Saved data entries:
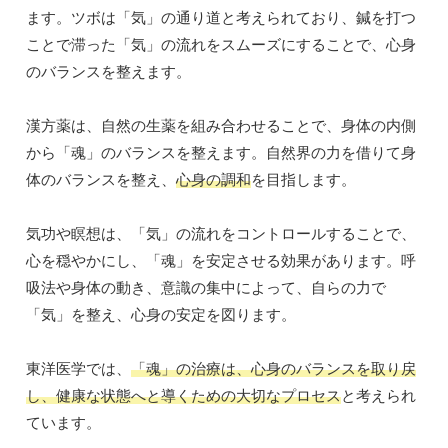
ます。ツボは「気」の通り道と考えられており、鍼を打つ
ことで滞った「気」の流れをスムーズにすることで、心身
のバランスを整えます。
漢方薬は、自然の生薬を組み合わせることで、身体の内側
から「魂」のバランスを整えます。自然界の力を借りて身
体のバランスを整え、
心身の調和
を目指します。
気功や瞑想は、「気」の流れをコントロールすることで、
心を穏やかにし、「魂」を安定させる効果があります。呼
吸法や身体の動き、意識の集中によって、自らの力で
「気」を整え、心身の安定を図ります。
東洋医学では、
「魂」の治療は、心身のバランスを取り戻
し、健康な状態へと導くための大切なプロセス
と考えられ
ています。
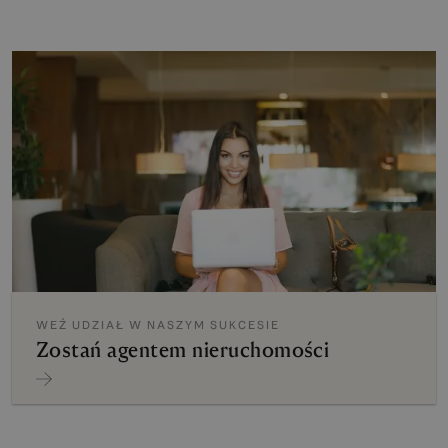
WEŹ UDZIAŁ W NASZYM SUKCESIE
Zostań agentem nieruchomości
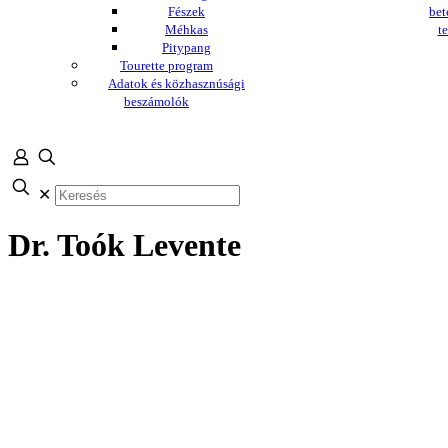
Fészek
bet
Méhkas
te
Pitypang
Tourette program
Adatok és közhasznúsági
beszámolók
✕
Dr. Toók Levente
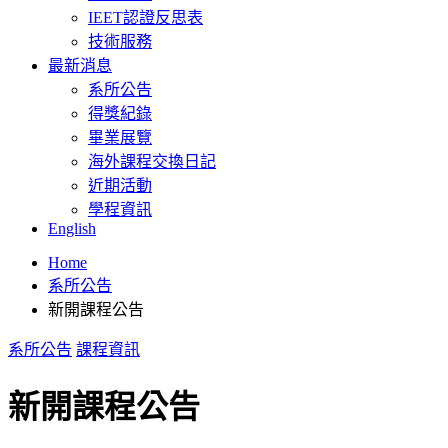
IEET認證反思表
技術服務
最新消息
系所公告
得獎紀錄
畢業展覽
海外課程交換日記
近期活動
學程資訊
English
Home
系所公告
新開課程公告
系所公告
課程資訊
新開課程公告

- Exercise requirements -
Without the pictures, repeat exactly the lines running from the line containing "Tourette program" through the end of the data, both ends included.

- Result of the task -
Tourette program
Adatok és közhasznúsági
beszámolók
✕
Dr. Toók Levente
IEET認證反思表
技術服務
最新消息
系所公告
得獎紀錄
畢業展覽
海外課程交換日記
近期活動
學程資訊
English
Home
系所公告
新開課程公告
系所公告
課程資訊
新開課程公告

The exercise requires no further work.